Retries
Configure retry behavior per Step with work_config. Covers what triggers a retry (5xx and transport errors), what is permanent (4xx), the three backoff strategies, and the global defaults that apply when fields are omitted.
When Retries Happen
Retries are triggered when a Work Item is marked work_not_completed:
- Network or transport failures (connection errors, timeouts)

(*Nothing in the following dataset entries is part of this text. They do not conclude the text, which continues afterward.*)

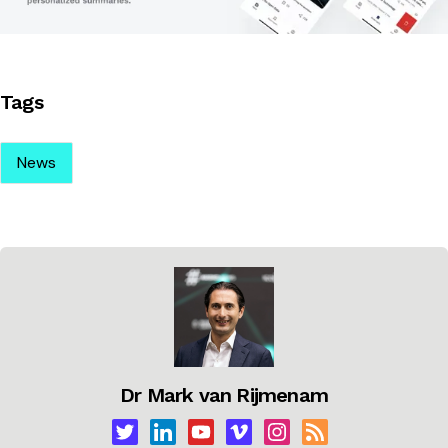
Tags
News
Dr Mark van Rijmenam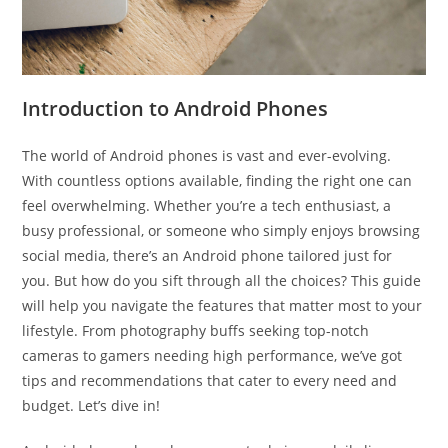
Introduction to Android Phones
The world of Android phones is vast and ever-evolving.
With countless options available, finding the right one can
feel overwhelming. Whether you’re a tech enthusiast, a
busy professional, or someone who simply enjoys browsing
social media, there’s an Android phone tailored just for
you. But how do you sift through all the choices? This guide
will help you navigate the features that matter most to your
lifestyle. From photography buffs seeking top-notch
cameras to gamers needing high performance, we’ve got
tips and recommendations that cater to every need and
budget. Let’s dive in!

- HTTP 5xx responses from the Step endpoint
HTTP 4xx responses are permanent failures and do not retry. If business logic failed permanently, return a 4xx with application/problem+json.
Configuration
Retry behavior is configured in work_config on the Step:
{
"id": "charge-card",
"type": "async",
"http": { "endpoint": "https://api.example.com/payments", "timeout": 5000 },
"work_config": {
"max_retries": 3,
"init_backoff": 1000,
"max_backoff": 30000,
"backoff_type": "exponential"
}
}
| Field | Meaning |
|---|---|
max_retries | Max retry attempts. -1 = unlimited. 0 = use global default |
init_backoff | Initial delay in milliseconds. 0 = use global default |
max_backoff | Maximum delay in milliseconds. 0 = use global default |
backoff_type | fixed, linear, or exponential. Empty = use global default |
Steps with max_retries = 0 and empty backoff fields inherit the engine’s global defaults set at startup.
Backoff Strategies
- Fixed: constant delay between every attempt
- Linear: delay grows by a fixed increment each attempt
- Exponential: delay doubles each attempt, up to
max_backoff
Retry Lifecycle
Each Work Item retries independently:
(with backoff)"] Done["Work item complete"] Failed["Work item failed permanently"] Exhausted["Max retries reached"] Start --> Execute Execute --> Success --> Done Execute --> Fail4xx --> Failed Execute --> Fail5xx --> Retry Retry --> Execute Retry -->|"max_retries hit"| Exhausted --> Failed
Compensation Retries
When a step has a compensate endpoint configured, compensation attempts use the same work_config retry settings as normal work. The engine treats 5xx compensation responses as transient and retries with the configured backoff. When max_retries is exhausted, the compensation is marked comp_failed.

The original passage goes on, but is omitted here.